# abundance of sage



## praieri winds (Apr 16, 2010)

my sage plants are going crazy can the leaves be used in my homemade laundry soap have never made any other kind for bathing or such


----------



## linn (Jul 19, 2005)

I googled "sage leaf and bath and body recipes" and came up with quite a few ideas.


----------



## Tinker (Apr 5, 2004)

I've never heard of using botanicals in laundry soap. They are usually used in bath soap. Not sure what purpose they would have in the wash.


----------



## praieri winds (Apr 16, 2010)

linn said:


> I googled "sage leaf and bath and body recipes" and came up with quite a few ideas.


thanks found recipes for all the way from hair dye to meatballs so I guess I will try making some bath soap too


----------



## praieri winds (Apr 16, 2010)

Tinker said:


> I've never heard of using botanicals in laundry soap. They are usually used in bath soap. Not sure what purpose they would have in the wash.

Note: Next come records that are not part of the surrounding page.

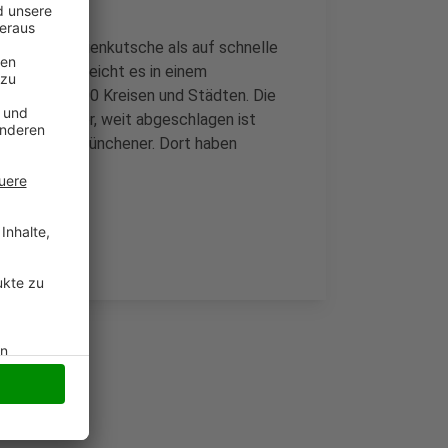
uf die Familienkutsche als auf schnelle
0 PS. Damit reicht es in einem
 von über 400 Kreisen und Städten. Die
knapp dahinter, weit abgeschlagen ist
and sind die Münchener. Dort haben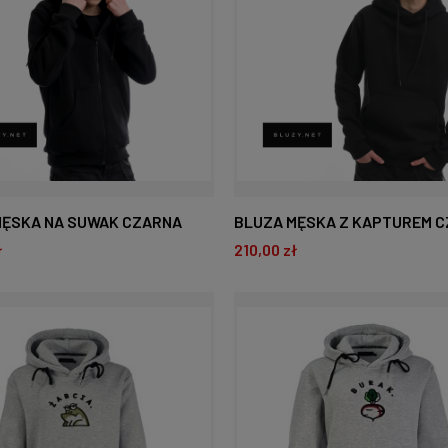
MĘSKA NA SUWAK CZARNA
BLUZA MĘSKA Z KAPTUREM 
ł
210,00 zł
O KOSZYKA
DO KOSZYKA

I had heard of using oils from plants in the soap so just thought the sage would work for a freshener


----------



## MullersLaneFarm (Jul 23, 2004)

Just a thought ... put some sage in a cloth bag you can close tightly and throw it in the dryer.


----------



## praieri winds (Apr 16, 2010)

MullersLaneFarm said:


> Just a thought ... put some sage in a cloth bag you can close tightly and throw it in the dryer.


thanks that just might be the answer


----------



## MullersLaneFarm (Jul 23, 2004)

I think I might try this myself!!

Or maybe some rosemary! or lavender!! or lemon thyme .....


----------